> INPUT:

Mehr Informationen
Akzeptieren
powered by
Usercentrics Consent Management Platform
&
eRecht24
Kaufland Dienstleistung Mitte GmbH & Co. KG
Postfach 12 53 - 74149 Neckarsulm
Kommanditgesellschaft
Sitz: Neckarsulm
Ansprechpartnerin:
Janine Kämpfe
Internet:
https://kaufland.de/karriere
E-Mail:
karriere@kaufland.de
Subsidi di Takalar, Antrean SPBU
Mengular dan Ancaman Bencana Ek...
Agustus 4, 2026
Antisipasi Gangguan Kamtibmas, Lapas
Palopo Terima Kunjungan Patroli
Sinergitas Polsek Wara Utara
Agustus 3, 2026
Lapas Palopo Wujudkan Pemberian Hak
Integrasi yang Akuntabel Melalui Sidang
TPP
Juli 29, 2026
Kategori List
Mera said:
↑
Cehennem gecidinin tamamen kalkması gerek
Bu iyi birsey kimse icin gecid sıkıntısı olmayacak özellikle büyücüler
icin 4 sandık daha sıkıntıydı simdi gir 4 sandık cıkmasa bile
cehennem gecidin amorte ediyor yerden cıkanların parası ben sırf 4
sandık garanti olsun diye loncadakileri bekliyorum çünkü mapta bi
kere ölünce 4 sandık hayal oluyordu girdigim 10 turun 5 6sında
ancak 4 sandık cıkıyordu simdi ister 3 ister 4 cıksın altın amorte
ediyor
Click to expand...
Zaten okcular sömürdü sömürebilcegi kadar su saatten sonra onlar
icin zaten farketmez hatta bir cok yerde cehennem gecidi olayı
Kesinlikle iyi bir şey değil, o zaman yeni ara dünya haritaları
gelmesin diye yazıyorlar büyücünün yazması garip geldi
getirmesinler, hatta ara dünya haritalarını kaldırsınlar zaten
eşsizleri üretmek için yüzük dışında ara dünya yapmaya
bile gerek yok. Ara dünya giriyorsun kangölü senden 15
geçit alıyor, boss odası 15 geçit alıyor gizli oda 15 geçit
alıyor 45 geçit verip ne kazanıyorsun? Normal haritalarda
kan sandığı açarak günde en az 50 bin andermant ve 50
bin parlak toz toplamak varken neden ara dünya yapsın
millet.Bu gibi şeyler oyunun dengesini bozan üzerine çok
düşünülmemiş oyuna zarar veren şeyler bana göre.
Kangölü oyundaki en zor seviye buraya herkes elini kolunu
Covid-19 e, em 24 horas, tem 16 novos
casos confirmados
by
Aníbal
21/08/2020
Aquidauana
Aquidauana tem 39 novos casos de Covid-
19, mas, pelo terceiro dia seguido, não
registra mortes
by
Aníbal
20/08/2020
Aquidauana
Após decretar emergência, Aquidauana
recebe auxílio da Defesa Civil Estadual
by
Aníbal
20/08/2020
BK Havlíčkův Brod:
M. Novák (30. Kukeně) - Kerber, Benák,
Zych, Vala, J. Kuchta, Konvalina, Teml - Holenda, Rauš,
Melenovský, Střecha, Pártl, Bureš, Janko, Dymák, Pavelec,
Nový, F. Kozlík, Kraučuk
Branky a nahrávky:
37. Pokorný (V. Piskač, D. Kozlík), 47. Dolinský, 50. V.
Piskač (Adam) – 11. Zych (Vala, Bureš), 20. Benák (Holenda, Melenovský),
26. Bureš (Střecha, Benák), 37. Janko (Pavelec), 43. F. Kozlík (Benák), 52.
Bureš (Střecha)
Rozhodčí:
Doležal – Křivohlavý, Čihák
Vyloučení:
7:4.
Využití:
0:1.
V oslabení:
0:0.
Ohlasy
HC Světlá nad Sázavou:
---
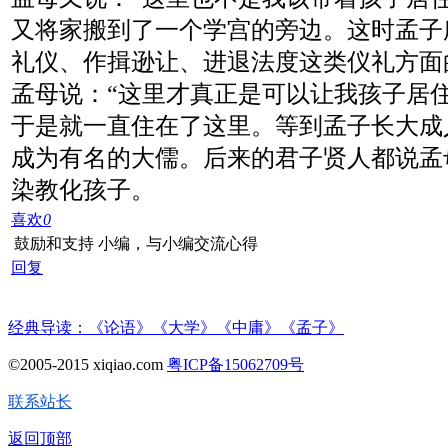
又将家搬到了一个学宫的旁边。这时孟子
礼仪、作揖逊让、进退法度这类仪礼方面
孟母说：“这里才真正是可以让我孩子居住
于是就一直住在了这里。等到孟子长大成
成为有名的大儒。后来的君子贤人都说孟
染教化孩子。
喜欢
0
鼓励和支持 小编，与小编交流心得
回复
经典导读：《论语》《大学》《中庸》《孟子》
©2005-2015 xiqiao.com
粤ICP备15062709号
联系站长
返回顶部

> AIM OF THE TASK:
The entries above hold a line with "geçit alıyor, boss" and a later line with "HC Světlá nad". Write out exactly those lines and all lines between, nothing more.

> EXERCISE RESPONSE:
geçit alıyor, boss odası 15 geçit alıyor gizli oda 15 geçit
alıyor 45 geçit verip ne kazanıyorsun? Normal haritalarda
kan sandığı açarak günde en az 50 bin andermant ve 50
bin parlak toz toplamak varken neden ara dünya yapsın
millet.Bu gibi şeyler oyunun dengesini bozan üzerine çok
düşünülmemiş oyuna zarar veren şeyler bana göre.
Kangölü oyundaki en zor seviye buraya herkes elini kolunu
Covid-19 e, em 24 horas, tem 16 novos
casos confirmados
by
Aníbal
21/08/2020
Aquidauana
Aquidauana tem 39 novos casos de Covid-
19, mas, pelo terceiro dia seguido, não
registra mortes
by
Aníbal
20/08/2020
Aquidauana
Após decretar emergência, Aquidauana
recebe auxílio da Defesa Civil Estadual
by
Aníbal
20/08/2020
BK Havlíčkův Brod:
M. Novák (30. Kukeně) - Kerber, Benák,
Zych, Vala, J. Kuchta, Konvalina, Teml - Holenda, Rauš,
Melenovský, Střecha, Pártl, Bureš, Janko, Dymák, Pavelec,
Nový, F. Kozlík, Kraučuk
Branky a nahrávky:
37. Pokorný (V. Piskač, D. Kozlík), 47. Dolinský, 50. V.
Piskač (Adam) – 11. Zych (Vala, Bureš), 20. Benák (Holenda, Melenovský),
26. Bureš (Střecha, Benák), 37. Janko (Pavelec), 43. F. Kozlík (Benák), 52.
Bureš (Střecha)
Rozhodčí:
Doležal – Křivohlavý, Čihák
Vyloučení:
7:4.
Využití:
0:1.
V oslabení:
0:0.
Ohlasy
HC Světlá nad Sázavou:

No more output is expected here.